*** Data records Section Begins ***
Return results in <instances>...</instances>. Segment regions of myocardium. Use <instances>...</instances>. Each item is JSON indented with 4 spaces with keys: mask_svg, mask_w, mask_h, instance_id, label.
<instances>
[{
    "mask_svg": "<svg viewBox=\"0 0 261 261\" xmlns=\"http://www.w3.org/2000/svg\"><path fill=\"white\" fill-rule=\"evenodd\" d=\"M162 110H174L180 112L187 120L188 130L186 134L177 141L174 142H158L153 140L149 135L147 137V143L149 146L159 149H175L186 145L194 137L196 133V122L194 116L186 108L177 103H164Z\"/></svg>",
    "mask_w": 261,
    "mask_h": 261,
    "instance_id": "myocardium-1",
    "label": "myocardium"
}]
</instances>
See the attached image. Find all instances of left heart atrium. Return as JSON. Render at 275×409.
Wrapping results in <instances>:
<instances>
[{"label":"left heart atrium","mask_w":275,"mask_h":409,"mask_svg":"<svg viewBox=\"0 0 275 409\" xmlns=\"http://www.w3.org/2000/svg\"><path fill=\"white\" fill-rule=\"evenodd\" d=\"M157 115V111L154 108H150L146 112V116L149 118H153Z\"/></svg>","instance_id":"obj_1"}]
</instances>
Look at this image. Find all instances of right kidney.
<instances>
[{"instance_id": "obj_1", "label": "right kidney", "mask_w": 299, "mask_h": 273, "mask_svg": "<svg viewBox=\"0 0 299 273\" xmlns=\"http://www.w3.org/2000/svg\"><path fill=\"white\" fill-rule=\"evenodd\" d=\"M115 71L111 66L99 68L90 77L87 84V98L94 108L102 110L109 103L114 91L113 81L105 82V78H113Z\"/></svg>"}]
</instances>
*** Data records Section Ends ***
Your instructions:
Repeat each record verbatim.

Solution to the problem:
Return results in <instances>...</instances>. Segment regions of myocardium. Use <instances>...</instances>. Each item is JSON indented with 4 spaces with keys: mask_svg, mask_w, mask_h, instance_id, label.
<instances>
[{
    "mask_svg": "<svg viewBox=\"0 0 261 261\" xmlns=\"http://www.w3.org/2000/svg\"><path fill=\"white\" fill-rule=\"evenodd\" d=\"M162 110H174L180 112L187 120L188 130L186 134L177 141L174 142H158L153 140L149 135L147 137V143L149 146L159 149H175L186 145L194 137L196 133V122L194 116L186 108L177 103H164Z\"/></svg>",
    "mask_w": 261,
    "mask_h": 261,
    "instance_id": "myocardium-1",
    "label": "myocardium"
}]
</instances>
See the attached image. Find all instances of left heart atrium. Return as JSON. Render at 275×409.
Wrapping results in <instances>:
<instances>
[{"label":"left heart atrium","mask_w":275,"mask_h":409,"mask_svg":"<svg viewBox=\"0 0 275 409\" xmlns=\"http://www.w3.org/2000/svg\"><path fill=\"white\" fill-rule=\"evenodd\" d=\"M157 115V111L154 108H150L146 112V116L149 118H153Z\"/></svg>","instance_id":"obj_1"}]
</instances>
Look at this image. Find all instances of right kidney.
<instances>
[{"instance_id": "obj_1", "label": "right kidney", "mask_w": 299, "mask_h": 273, "mask_svg": "<svg viewBox=\"0 0 299 273\" xmlns=\"http://www.w3.org/2000/svg\"><path fill=\"white\" fill-rule=\"evenodd\" d=\"M115 71L111 66L99 68L90 77L87 84V98L94 108L102 110L109 103L114 91L113 81L105 82V78H113Z\"/></svg>"}]
</instances>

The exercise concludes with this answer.